Başbakan Recep Tayyip Erdoğan'ın Kürt sorunu için "sabahtan akşama çözülecek bir sorun değil" dediğini belirten Kışanak, "(Sabahtan, akşama) nasıl bir vakittir? 85 yıllık Cumhuriyet tarihi boyunca 29 isyan yaşandı. Acaba 85 yıl, 'sabahtan akşama' olmamış mı?" dedi. Kışanak, çözümsüzlüğün nedeninin, zihniyet sorununda olduğunu ileri sürdü.

Kışanak, Kürt sorununun çözülebilme yollarından birinin, demokrasi ve farklılıkları kabul eden hukuksal yapının oluşturulması olduğunu belirterek, " Barışı tesis eden yaklaşım sergilenmesi, hak ve özgürlüklerin sağlanması, insanlara barış ve kardeşlik projesi konusunda samimiyetin gösterilmesi de diğer yollar içinde yer almaktadır"dedi. Kışanak, "açılım" adı altında yürütülen projenin, bu temel yolları karşılamadığını iddia etti.

Ülkede insanların birbiriyle bir sorunun olmadığını, herkesin barış ve kardeşlik içinde yaşamak istediğini belirten Kışanak, "Kimse kendilerinin kötü niyetine bu halkı alet etmesin" dedi.

Ana dilde eğitimin ülkede kimseye zarar vermeyeceğini savunan Kışanak, dünyanın bir çok ülkesinde çeşitli ana diller olduğunu söyledi. Kışanak, dünya kupası maçlarının yapıldığı Güney Afrika'nın demokrasiyle barışma sürecinin uzun olmadığını ancak bu ülkede 11 ana dilin kullanıldığını ifade etti.
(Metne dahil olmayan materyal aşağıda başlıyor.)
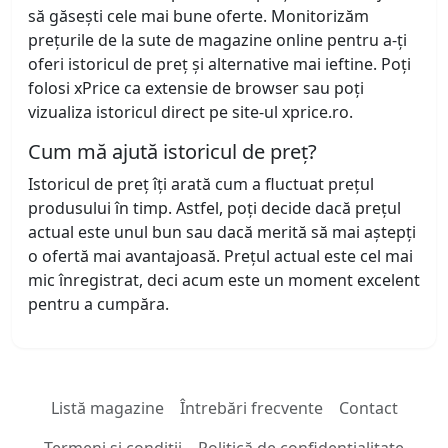
să găsești cele mai bune oferte. Monitorizăm
prețurile de la sute de magazine online pentru a-ți
oferi istoricul de preț și alternative mai ieftine. Poți
folosi xPrice ca extensie de browser sau poți
vizualiza istoricul direct pe site-ul xprice.ro.
Cum mă ajută istoricul de preț?
Istoricul de preț îți arată cum a fluctuat prețul
produsului în timp. Astfel, poți decide dacă prețul
actual este unul bun sau dacă merită să mai aștepți
o ofertă mai avantajoasă. Prețul actual este cel mai
mic înregistrat, deci acum este un moment excelent
pentru a cumpăra.
Listă magazine
Întrebări frecvente
Contact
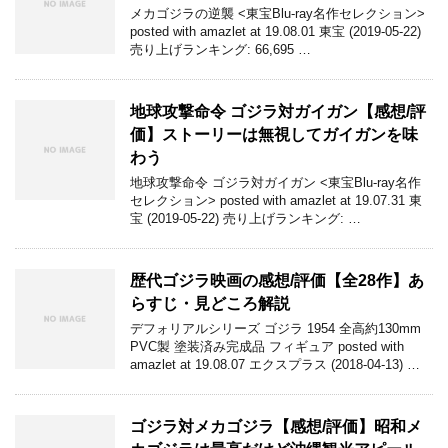
メカゴジラの逆襲 <東宝Blu-ray名作セレクション>
posted with amazlet at 19.08.01 東宝 (2019-05-22)
売り上げランキング: 66,695 …
地球攻撃命令 ゴジラ対ガイガン【感想/評
価】ストーリーは無視してガイガンを味
わう
地球攻撃命令 ゴジラ対ガイガン <東宝Blu-ray名作
セレクション> posted with amazlet at 19.07.31 東
宝 (2019-05-22) 売り上げランキング: …
歴代ゴジラ映画の感想/評価【全28作】あ
らすじ・見どころ解説
デフォリアルシリーズ ゴジラ 1954 全高約130mm
PVC製 塗装済み完成品 フィギュア posted with
amazlet at 19.08.07 エクスプラス (2018-04-13) …
ゴジラ対メカゴジラ【感想/評価】昭和メ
Kürt sorununu çözümsüzlüğe mahkum eden temel unsurlardan birinin de "psikolojik savaş" olduğunu öne süren Kışanak, özellikle "AK Parti Hükümetine yakın" televizyon kanallarında, "kışkırtıcı ve ırkçı nitelikte" bazı program ve dizilerin yayınlandığını iddia etti.